> **PROBLEM TO SOLVE**:
Your answer must be an exact copy of the listing, with the images left out.

> **MATERIAL SUPPLIED**:
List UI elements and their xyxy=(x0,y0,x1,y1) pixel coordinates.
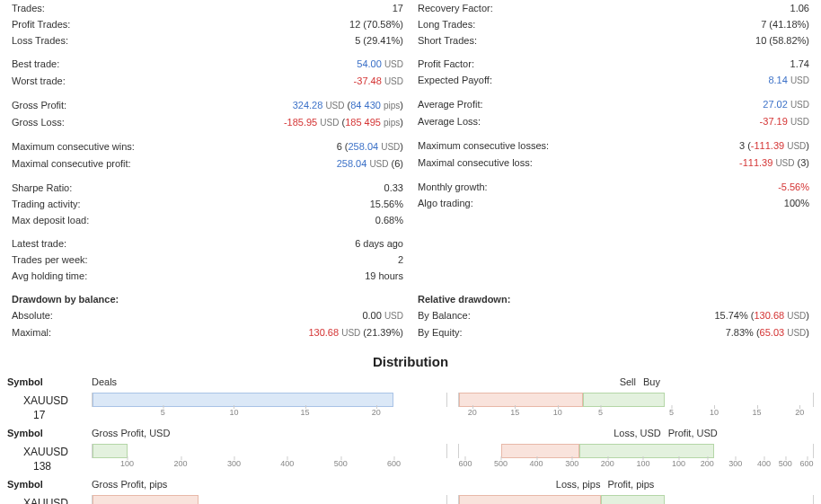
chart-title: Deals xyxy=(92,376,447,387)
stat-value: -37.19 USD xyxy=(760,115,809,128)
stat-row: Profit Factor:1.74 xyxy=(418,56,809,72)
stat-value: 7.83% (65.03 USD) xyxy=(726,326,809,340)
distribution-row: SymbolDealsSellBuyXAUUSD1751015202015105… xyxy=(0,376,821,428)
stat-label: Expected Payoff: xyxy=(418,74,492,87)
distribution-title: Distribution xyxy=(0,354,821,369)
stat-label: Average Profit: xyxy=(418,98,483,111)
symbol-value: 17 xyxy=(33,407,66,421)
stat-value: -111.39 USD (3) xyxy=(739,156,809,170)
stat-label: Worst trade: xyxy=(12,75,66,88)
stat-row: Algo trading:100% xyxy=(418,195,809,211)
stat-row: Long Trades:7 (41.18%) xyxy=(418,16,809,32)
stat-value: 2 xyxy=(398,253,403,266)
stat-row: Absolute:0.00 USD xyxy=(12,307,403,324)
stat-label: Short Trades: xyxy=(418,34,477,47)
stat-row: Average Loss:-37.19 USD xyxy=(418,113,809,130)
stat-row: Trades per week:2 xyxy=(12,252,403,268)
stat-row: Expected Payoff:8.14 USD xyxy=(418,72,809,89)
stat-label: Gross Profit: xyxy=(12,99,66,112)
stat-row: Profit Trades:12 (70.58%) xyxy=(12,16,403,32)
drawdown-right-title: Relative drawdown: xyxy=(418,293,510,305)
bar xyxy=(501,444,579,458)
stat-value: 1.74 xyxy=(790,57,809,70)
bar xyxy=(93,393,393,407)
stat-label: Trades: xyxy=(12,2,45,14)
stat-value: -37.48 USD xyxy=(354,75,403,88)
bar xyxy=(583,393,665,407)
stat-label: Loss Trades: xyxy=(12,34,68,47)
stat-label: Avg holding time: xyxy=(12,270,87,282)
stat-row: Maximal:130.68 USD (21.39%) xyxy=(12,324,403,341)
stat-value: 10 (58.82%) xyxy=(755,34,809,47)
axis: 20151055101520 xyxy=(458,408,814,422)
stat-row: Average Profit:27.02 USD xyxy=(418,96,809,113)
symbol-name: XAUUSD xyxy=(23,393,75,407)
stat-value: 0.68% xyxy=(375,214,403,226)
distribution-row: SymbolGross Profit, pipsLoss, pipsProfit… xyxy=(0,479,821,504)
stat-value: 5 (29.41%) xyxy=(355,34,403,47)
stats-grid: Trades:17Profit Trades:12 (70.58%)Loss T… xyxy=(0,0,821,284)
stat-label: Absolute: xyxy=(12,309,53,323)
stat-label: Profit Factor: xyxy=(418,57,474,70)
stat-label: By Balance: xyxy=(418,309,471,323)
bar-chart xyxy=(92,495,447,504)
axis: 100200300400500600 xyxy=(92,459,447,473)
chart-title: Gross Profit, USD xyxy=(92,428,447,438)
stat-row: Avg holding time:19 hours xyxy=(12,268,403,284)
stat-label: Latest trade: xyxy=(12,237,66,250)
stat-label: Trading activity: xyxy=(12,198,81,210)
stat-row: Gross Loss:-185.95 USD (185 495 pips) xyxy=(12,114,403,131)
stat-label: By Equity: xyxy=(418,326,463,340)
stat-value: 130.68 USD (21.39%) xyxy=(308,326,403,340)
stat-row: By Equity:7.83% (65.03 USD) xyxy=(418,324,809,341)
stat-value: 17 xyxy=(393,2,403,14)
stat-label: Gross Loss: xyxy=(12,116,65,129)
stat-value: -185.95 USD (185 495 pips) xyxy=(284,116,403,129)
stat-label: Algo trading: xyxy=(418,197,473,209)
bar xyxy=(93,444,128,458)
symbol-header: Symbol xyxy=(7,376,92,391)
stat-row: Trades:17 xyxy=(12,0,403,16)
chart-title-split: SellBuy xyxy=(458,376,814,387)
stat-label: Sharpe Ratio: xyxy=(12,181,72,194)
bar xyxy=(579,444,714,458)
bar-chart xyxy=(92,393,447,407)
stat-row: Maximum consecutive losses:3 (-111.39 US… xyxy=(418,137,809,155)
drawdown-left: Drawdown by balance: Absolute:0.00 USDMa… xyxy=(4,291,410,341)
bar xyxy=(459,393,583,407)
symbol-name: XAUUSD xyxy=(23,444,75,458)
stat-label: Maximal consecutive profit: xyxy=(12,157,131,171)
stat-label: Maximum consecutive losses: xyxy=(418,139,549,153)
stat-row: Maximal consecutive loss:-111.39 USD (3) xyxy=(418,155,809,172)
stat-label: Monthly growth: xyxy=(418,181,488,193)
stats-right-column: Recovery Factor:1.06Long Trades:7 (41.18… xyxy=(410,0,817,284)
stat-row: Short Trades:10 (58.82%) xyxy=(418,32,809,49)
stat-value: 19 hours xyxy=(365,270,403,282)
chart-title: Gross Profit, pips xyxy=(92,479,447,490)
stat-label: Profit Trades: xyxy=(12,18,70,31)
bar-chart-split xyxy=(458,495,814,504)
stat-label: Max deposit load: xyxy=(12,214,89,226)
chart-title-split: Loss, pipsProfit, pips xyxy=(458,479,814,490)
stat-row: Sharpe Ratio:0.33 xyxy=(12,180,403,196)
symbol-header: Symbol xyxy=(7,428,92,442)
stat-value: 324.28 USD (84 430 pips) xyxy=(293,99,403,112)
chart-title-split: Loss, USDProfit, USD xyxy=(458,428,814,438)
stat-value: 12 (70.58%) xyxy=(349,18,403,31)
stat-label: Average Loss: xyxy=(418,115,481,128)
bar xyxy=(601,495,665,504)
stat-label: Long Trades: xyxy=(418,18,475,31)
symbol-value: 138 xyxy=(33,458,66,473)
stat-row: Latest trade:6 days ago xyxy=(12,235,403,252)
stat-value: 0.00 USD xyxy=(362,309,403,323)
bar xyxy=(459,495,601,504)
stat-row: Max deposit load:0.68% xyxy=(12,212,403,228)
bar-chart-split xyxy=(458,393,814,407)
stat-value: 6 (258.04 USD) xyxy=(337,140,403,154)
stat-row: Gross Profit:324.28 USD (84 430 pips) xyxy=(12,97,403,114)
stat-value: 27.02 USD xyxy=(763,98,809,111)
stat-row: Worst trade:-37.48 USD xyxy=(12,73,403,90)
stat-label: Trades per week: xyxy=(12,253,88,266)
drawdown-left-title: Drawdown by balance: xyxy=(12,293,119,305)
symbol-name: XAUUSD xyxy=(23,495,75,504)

> **SOLUTION FOR THIS TASK**:
List UI elements and their xyxy=(x0,y0,x1,y1) pixel coordinates.
chart-title: Deals xyxy=(92,376,447,387)
stat-value: -37.19 USD xyxy=(760,115,809,128)
stat-row: Profit Factor:1.74 xyxy=(418,56,809,72)
stat-value: 7.83% (65.03 USD) xyxy=(726,326,809,340)
distribution-row: SymbolDealsSellBuyXAUUSD1751015202015105… xyxy=(0,376,821,428)
stat-label: Expected Payoff: xyxy=(418,74,492,87)
distribution-title: Distribution xyxy=(0,354,821,369)
stat-label: Average Profit: xyxy=(418,98,483,111)
symbol-value: 17 xyxy=(33,407,66,421)
stat-value: -111.39 USD (3) xyxy=(739,156,809,170)
stat-label: Worst trade: xyxy=(12,75,66,88)
stat-row: Algo trading:100% xyxy=(418,195,809,211)
stat-row: Long Trades:7 (41.18%) xyxy=(418,16,809,32)
stat-value: 2 xyxy=(398,253,403,266)
stat-row: Absolute:0.00 USD xyxy=(12,307,403,324)
stat-label: Short Trades: xyxy=(418,34,477,47)
stat-row: Average Loss:-37.19 USD xyxy=(418,113,809,130)
stat-row: Trades per week:2 xyxy=(12,252,403,268)
stat-row: Expected Payoff:8.14 USD xyxy=(418,72,809,89)
stat-label: Gross Profit: xyxy=(12,99,66,112)
stat-row: Profit Trades:12 (70.58%) xyxy=(12,16,403,32)
drawdown-right-title: Relative drawdown: xyxy=(418,293,510,305)
bar xyxy=(501,444,579,458)
stat-value: 1.74 xyxy=(790,57,809,70)
bar xyxy=(93,393,393,407)
stat-label: Trades: xyxy=(12,2,45,14)
stat-value: -37.48 USD xyxy=(354,75,403,88)
bar xyxy=(583,393,665,407)
stat-label: Loss Trades: xyxy=(12,34,68,47)
stat-label: Avg holding time: xyxy=(12,270,87,282)
stat-row: Maximal:130.68 USD (21.39%) xyxy=(12,324,403,341)
stat-value: 10 (58.82%) xyxy=(755,34,809,47)
axis: 20151055101520 xyxy=(458,408,814,422)
stat-row: Average Profit:27.02 USD xyxy=(418,96,809,113)
symbol-name: XAUUSD xyxy=(23,393,75,407)
stat-value: 0.68% xyxy=(375,214,403,226)
distribution-row: SymbolGross Profit, pipsLoss, pipsProfit… xyxy=(0,479,821,504)
stat-value: 5 (29.41%) xyxy=(355,34,403,47)
stats-grid: Trades:17Profit Trades:12 (70.58%)Loss T… xyxy=(0,0,821,284)
stat-label: Absolute: xyxy=(12,309,53,323)
stat-label: Profit Factor: xyxy=(418,57,474,70)
stat-label: By Balance: xyxy=(418,309,471,323)
bar-chart xyxy=(92,495,447,504)
axis: 100200300400500600 xyxy=(92,459,447,473)
chart-title: Gross Profit, USD xyxy=(92,428,447,438)
stat-row: Avg holding time:19 hours xyxy=(12,268,403,284)
stat-label: Latest trade: xyxy=(12,237,66,250)
stat-label: Trading activity: xyxy=(12,198,81,210)
stat-row: Gross Loss:-185.95 USD (185 495 pips) xyxy=(12,114,403,131)
stat-label: By Equity: xyxy=(418,326,463,340)
stat-value: 130.68 USD (21.39%) xyxy=(308,326,403,340)
stat-row: By Equity:7.83% (65.03 USD) xyxy=(418,324,809,341)
stat-value: 17 xyxy=(393,2,403,14)
stat-label: Gross Loss: xyxy=(12,116,65,129)
stat-value: -185.95 USD (185 495 pips) xyxy=(284,116,403,129)
stat-label: Algo trading: xyxy=(418,197,473,209)
bar xyxy=(93,444,128,458)
symbol-header: Symbol xyxy=(7,376,92,391)
stat-row: Trades:17 xyxy=(12,0,403,16)
chart-title-split: SellBuy xyxy=(458,376,814,387)
stat-label: Sharpe Ratio: xyxy=(12,181,72,194)
bar xyxy=(579,444,714,458)
bar-chart xyxy=(92,393,447,407)
stat-row: Maximum consecutive losses:3 (-111.39 US… xyxy=(418,137,809,155)
drawdown-left: Drawdown by balance: Absolute:0.00 USDMa… xyxy=(4,291,410,341)
bar xyxy=(459,393,583,407)
symbol-name: XAUUSD xyxy=(23,444,75,458)
stat-label: Maximal consecutive profit: xyxy=(12,157,131,171)
stat-label: Maximum consecutive losses: xyxy=(418,139,549,153)
stat-row: Maximal consecutive loss:-111.39 USD (3) xyxy=(418,155,809,172)
stat-label: Monthly growth: xyxy=(418,181,488,193)
stats-right-column: Recovery Factor:1.06Long Trades:7 (41.18… xyxy=(410,0,817,284)
stat-row: Short Trades:10 (58.82%) xyxy=(418,32,809,49)
stat-value: 19 hours xyxy=(365,270,403,282)
chart-title: Gross Profit, pips xyxy=(92,479,447,490)
stat-label: Profit Trades: xyxy=(12,18,70,31)
bar-chart-split xyxy=(458,495,814,504)
stat-label: Max deposit load: xyxy=(12,214,89,226)
chart-title-split: Loss, pipsProfit, pips xyxy=(458,479,814,490)
stat-row: Sharpe Ratio:0.33 xyxy=(12,180,403,196)
symbol-header: Symbol xyxy=(7,428,92,442)
stat-value: 324.28 USD (84 430 pips) xyxy=(293,99,403,112)
chart-title-split: Loss, USDProfit, USD xyxy=(458,428,814,438)
stat-value: 12 (70.58%) xyxy=(349,18,403,31)
stat-label: Average Loss: xyxy=(418,115,481,128)
bar xyxy=(601,495,665,504)
stat-label: Long Trades: xyxy=(418,18,475,31)
symbol-value: 138 xyxy=(33,458,66,473)
stat-row: Latest trade:6 days ago xyxy=(12,235,403,252)
stat-value: 0.00 USD xyxy=(362,309,403,323)
bar xyxy=(459,495,601,504)
stat-row: Max deposit load:0.68% xyxy=(12,212,403,228)
bar-chart-split xyxy=(458,393,814,407)
stat-value: 6 (258.04 USD) xyxy=(337,140,403,154)
stat-row: Gross Profit:324.28 USD (84 430 pips) xyxy=(12,97,403,114)
stat-value: 27.02 USD xyxy=(763,98,809,111)
stat-row: Worst trade:-37.48 USD xyxy=(12,73,403,90)
stat-label: Trades per week: xyxy=(12,253,88,266)
drawdown-left-title: Drawdown by balance: xyxy=(12,293,119,305)
symbol-name: XAUUSD xyxy=(23,495,75,504)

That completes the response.